Во всяком случае, успех Узелкова нас раздражал, хотя мы, наверно, сами изрядно преувеличивали его успех и никак не могли понять, чем же он берет.
Я помню, он особенно расстроил нас в тот вечер, когда рассказывал, что просидел у Юли до двенадцати часов. Мы, правда, не поверили ему, но все-таки расстроились.
Выйдя из дежурки на улицу, мы с Венькой пошли прямо к Долгушину.
Обычно мы ходили к нему в субботу, после бани. А это было, кажется, в четверг. Но мы все-таки пошли.
У Долгушина играла музыка. Две худощавые девицы, стоя на возвышении, пели тягучий цыганский романс. Их было видно в стеклянную дверь, отделявшую ресторан от вешалки.
У вешалки, как всегда, стоял огромный начучеленный медведь с белесыми стеклянными глазами, в которых отражался желтый свет керосиновой лампы-«молнии». И ресторан так и назывался — «У медведя».
В этом ресторане до революции кутили богатые купцы, торговцы пушниной, золотопромышленники. И ресторан был поставлен, как говорится, на широкую ногу, с расчетом на солидного посетителя.
Прежний его хозяин, Махоткин, после разгрома Колчака уехал, говорят, за границу. Уехали и многие его клиенты. Но кое-кто остался, приспособившись к делам и при новой власти.
Приспособился и Долгушин — бывший старший приказчик купца Махоткина.

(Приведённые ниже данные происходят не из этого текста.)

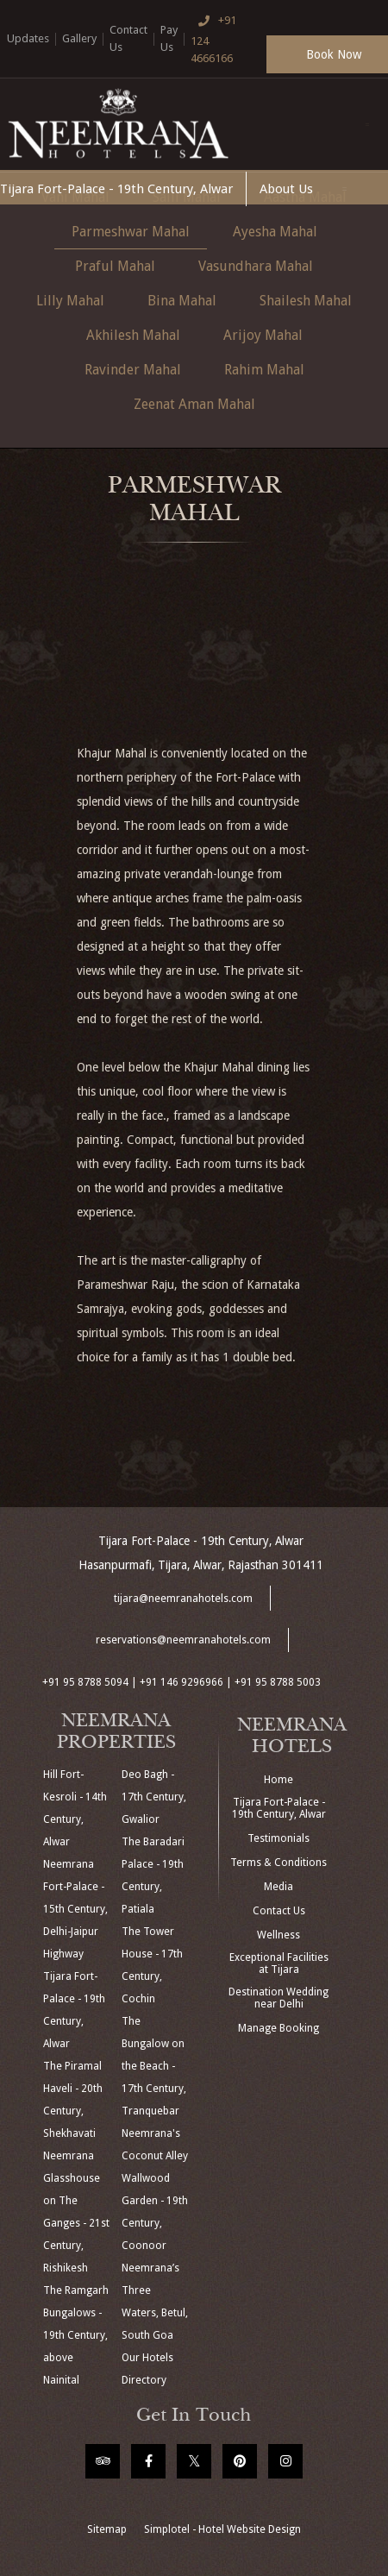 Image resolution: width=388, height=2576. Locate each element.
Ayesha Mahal (275, 231)
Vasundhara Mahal (255, 266)
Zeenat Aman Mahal (194, 404)
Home (278, 1780)
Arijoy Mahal (263, 335)
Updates (28, 38)
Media (278, 1887)
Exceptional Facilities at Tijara (279, 1963)
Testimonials (278, 1838)
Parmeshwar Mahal (131, 231)
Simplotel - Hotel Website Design (222, 2529)
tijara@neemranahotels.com (183, 1599)
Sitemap (107, 2529)
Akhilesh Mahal (133, 335)
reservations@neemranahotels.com (183, 1640)
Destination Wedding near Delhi (278, 1998)
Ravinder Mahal (132, 369)
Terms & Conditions (278, 1863)
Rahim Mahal (264, 369)
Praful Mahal (115, 266)
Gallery (79, 38)
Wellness (278, 1935)
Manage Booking (278, 2028)
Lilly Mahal (70, 300)
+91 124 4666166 (214, 37)
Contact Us (128, 38)
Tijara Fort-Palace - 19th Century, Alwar (116, 189)
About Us (286, 189)
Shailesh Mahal (306, 300)
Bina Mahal (181, 300)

В прошлом году он снова открыл этот ресторан, сохранив прежнюю вывеску и прежние порядки.
Публика, однако, стала более пестрой. Но и из этой публики хозяин выделял некоторых посетителей, оказывая им особый почет.

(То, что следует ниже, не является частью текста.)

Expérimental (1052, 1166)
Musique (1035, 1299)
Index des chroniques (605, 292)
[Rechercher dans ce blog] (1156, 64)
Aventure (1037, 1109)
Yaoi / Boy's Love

Нас Долгушин обычно встречал у дверей.
Причастный к не очень чистым коммерческим делам, он слегка побаивался нас и, точно желая загладить давнюю вину, заботился и суетился больше, чем надо. Оттеснив швейцара, он сам помогал нам снимать полушубки и говорил возбужденно:
— Пожалуйте, прошу вас, господа.
— Господа в Байкале, — напоминал Венька.
— Ну, извините старичка. Я уж так привык, дорогие товарищи.

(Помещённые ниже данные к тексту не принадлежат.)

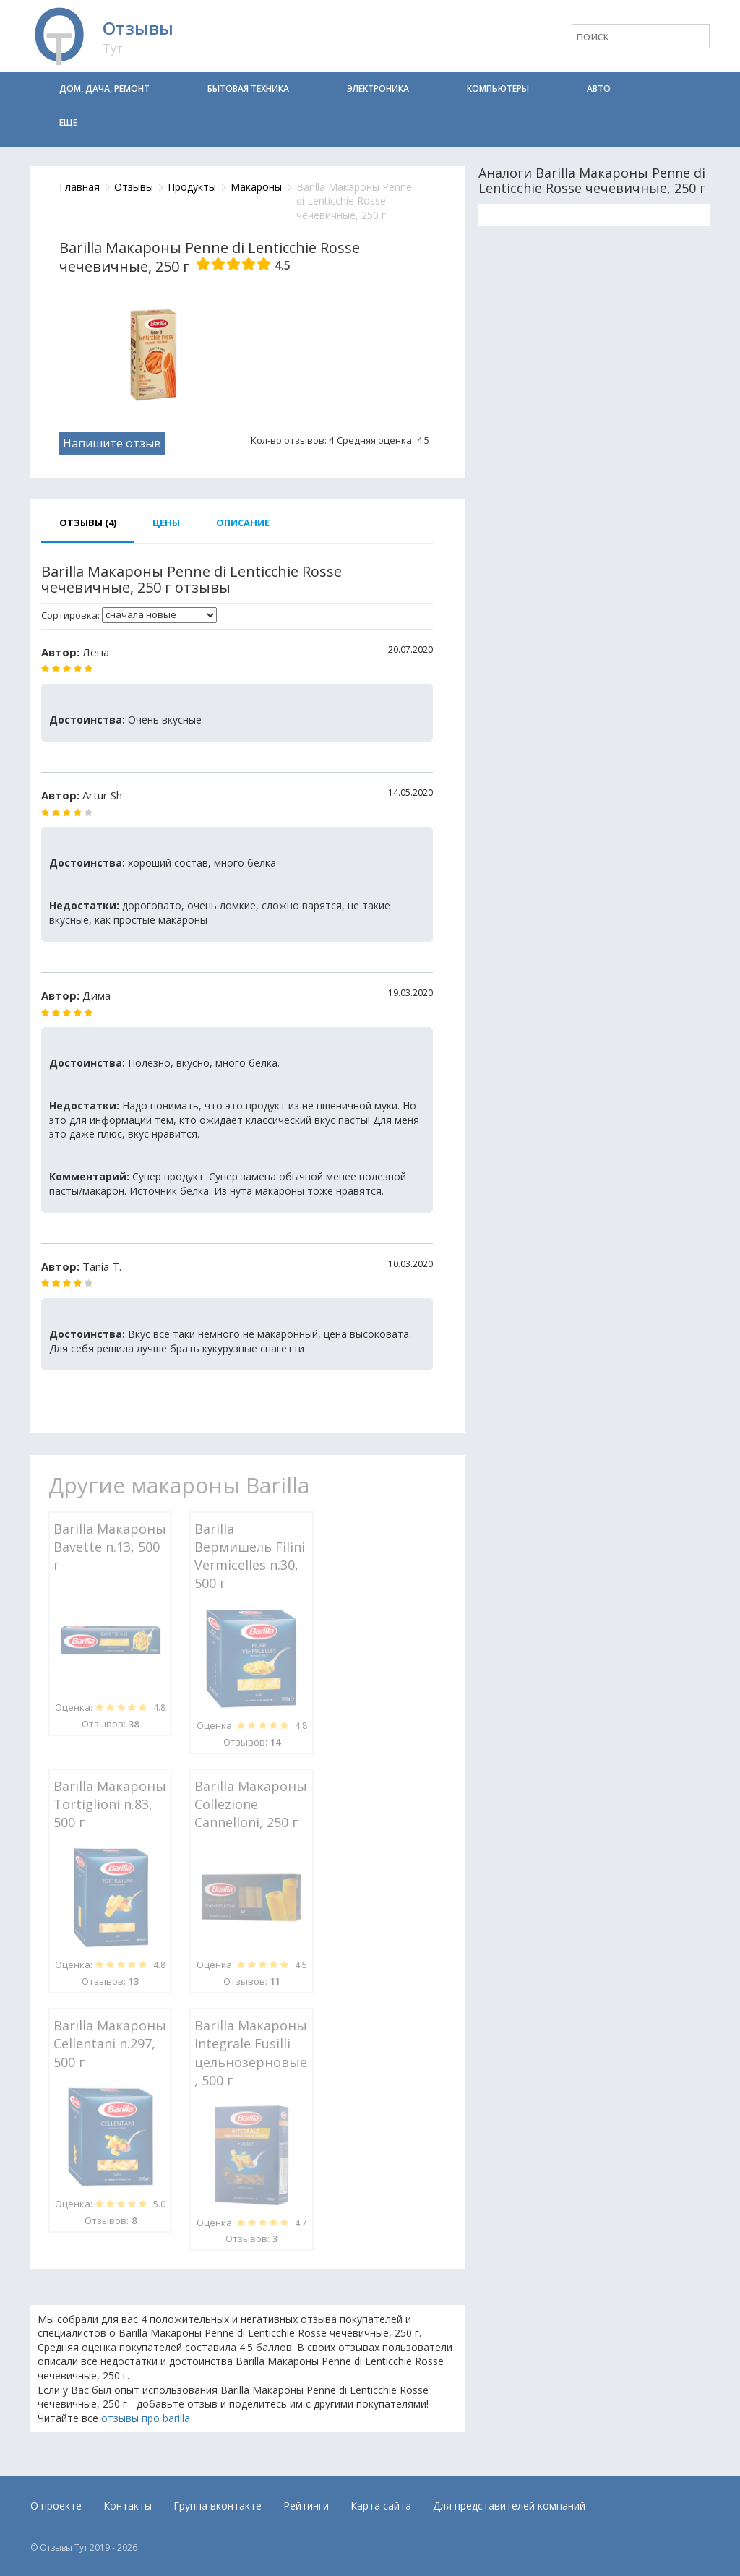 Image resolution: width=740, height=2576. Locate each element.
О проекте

— Вам жигаловские волки товарищи, — говорил я.
Долгушин добродушно смеялся, будто услышал что-то невероятно смешное, и поспешно семенил впереди нас, крича на ходу:
— Захар, столик прибрать! Начальники пришли! Чистую скатерть!
Нам отводили столик в давно облюбованном углу, из которого удобно было наблюдать всю публику, не привлекая к себе всеобщего внимания.
Долгушин, расточая улыбки, суетился около нас, мешая официанту накрывать стол. Но мы как бы не замечали его. Будто не он был хозяином в этом приятном, хорошо натопленном, сверкающем белизной заведении, украшенном свежими пихтами, кружевными занавесками и бронзовой люстрой с хрустальными подвесками.
Мы презирали Долгушина.
И до сих пор мне не понятно, как мог он, не возмущаясь, терпеть наше такое откровенное к нему отношение.
Впрочем, за этим презрительным отношением скрывалось собственное наше смущение. Нам, комсомольцам, не следовало бы ходить в нэпманский ресторанчик. Но мы все-таки ходили.
Нам нравились здесь и отбивные котлеты и чистые скатерти. И, скажу откровенно, цыганские романсы нам тоже нравились. Они звучали в табачном дыму, как в тумане, далеко-далеко.